Monday, July 27, 2009

The Trick for Vick: Gotta be like "Mike"

"There's a lion in my pocket, and baby he is ready to roar."
Prince, 1999

It was 10 years ago when I did a shoot with Michael Vick on the Virginia Tech campus. He was a phenom as a redshirt frosh, but he just seemed polite, friendly, and very unassuming.

When he introduced himself as "Mike," I didn't know who he was right away. There wasn't an entourage, there wasn't bravado, it was just Mike.

But there was plenty of bravado in my script and he didn't carry it like that. He was shy. The piece was average and didn't air because Vick got beat up by the Clemson "D" - though the other man on the shoot, Corey Moore, was the dominant defensive star in a Hokie home win.

I'm not trying to extol the virtues of Mike Vick, the seemingly mature 19-year old. This sick subculture was obviously ingrained in him from a very early age. And somewhere deep inside him was a Ron Mexico with middle fingers extended to his home crowd.

But we had truly never seen anyone like him. A black, left-handed whirlwind who probably could have been the best player on the field at a half-dozen positions. He did it with such confidence and class. His play screamed "look at me" so he never had to do anything arrogant to call attention to himself.

In Mike's freshman year, he led Virginia Tech to an undefeated regular season in spectacular fashion. And he left his guts on the Superdome field erasing a 3-TD deficit to Florida State before falling in the 4th quarter. Head Coach Frank Beamer is still his biggest advocate.

Two years later, Mike was drafted #1 overall. Three years after that and one broken leg later, he finished 2nd in the MVP voting, and led the Falcons to the NFC Championship game.

Then came the contract. The sense of entitlement. The rules didn't apply to him. He could spread herpes around, or bankroll dogfighting, or smoke pot on his MySpace page. He thought the authorities and the media, much like your average NFL defender, couldn't catch Michael Vick.

"Tryin' to run from my destruction, you know I didn't even care."

He was wrong and paid the heavy price. This isn't some run-of-the-mill NFL suspension he has to come back from. He was incarcerated. Every day is a blessing for this man.

This time around, I think we're going to see a lot less Michael and a lot more Mike. And maybe one team's fans will party like it's 1999.

Thursday, July 23, 2009

Moving Forward with the Yanks

It's a busy life, but I had appointment viewing here in SE Georgia. What do I get? Another rain delay...Bernie Williams Moving Forward for the 51st time. Anyway it's a great chance to take the Yanks temperature, which is of course very hot.

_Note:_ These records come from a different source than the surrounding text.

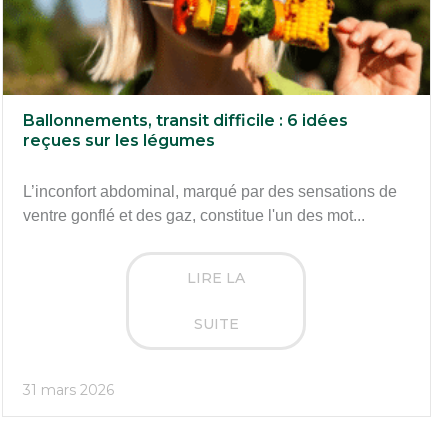
Ballonnements, transit difficile : 6 idées
reçues sur les légumes
L’inconfort abdominal, marqué par des sensations de
ventre gonflé et des gaz, constitue l'un des mot...
LIRE LA
SUITE
31 mars 2026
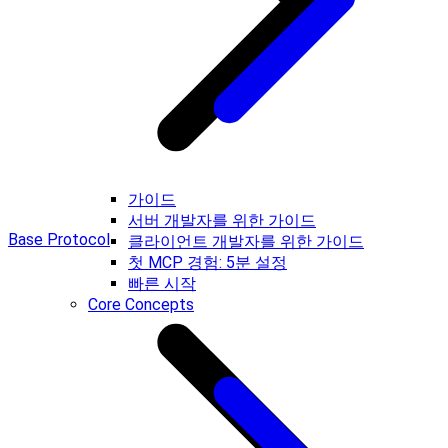
가이드
서버 개발자를 위한 가이드
Base Protocol
클라이언트 개발자를 위한 가이드
첫 MCP 경험: 5분 설정
빠른 시작
Core Concepts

Moving Forward indeed.

Saturday, July 18, 2009

That's Quite a Pitch

The sight of a 59-year old Tom Watson on the doorstep of a 6th British Open title gets more and more surreal with each cutaway. If Hollywood made a movie about it, nobody would believe it. But we're one glorious day away from sizing up who will play Watson in the movie.

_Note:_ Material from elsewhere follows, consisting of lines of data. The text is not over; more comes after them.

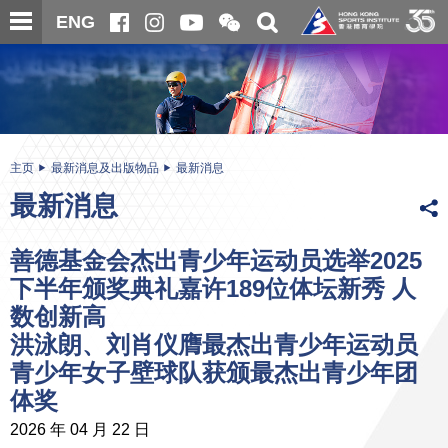
跳
开
开
ENG
至
合
关
微
主
主
搜
信
内
内
寻
二
容
容
维
码
开
始
主页
最新消息及出版物品
最新消息
最新消息
善德基金会杰出青少年运动员选举2025
下半年颁奖典礼嘉许189位体坛新秀 人
数创新高
洪泳朗、刘肖仪膺最杰出青少年运动员
青少年女子壁球队获颁最杰出青少年团
体奖
2026 年 04 月 22 日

I'm thinking William H. Macy or maybe Bill Paxton with a good makeup job.

Last year, Greg Norman's run for the championship was electric, but Norman was never regarded as a real threat by the fans or the oddsmakers. The Shark is an icon and a brand name, but for the most part he's not been a finisher.

The difference this year is that Watson has won this title 5 times. He knows how to get it done. And physically, complete with a new hip, he seems not to be at any real disadvantage against players a generation behind.

He is in complete control of his game, and is out-thinking the field and conquering Turnberry before he swings his club. And most unlike Watson, he is draining one improbable putt after another. That's why he is leading and not just in the mix.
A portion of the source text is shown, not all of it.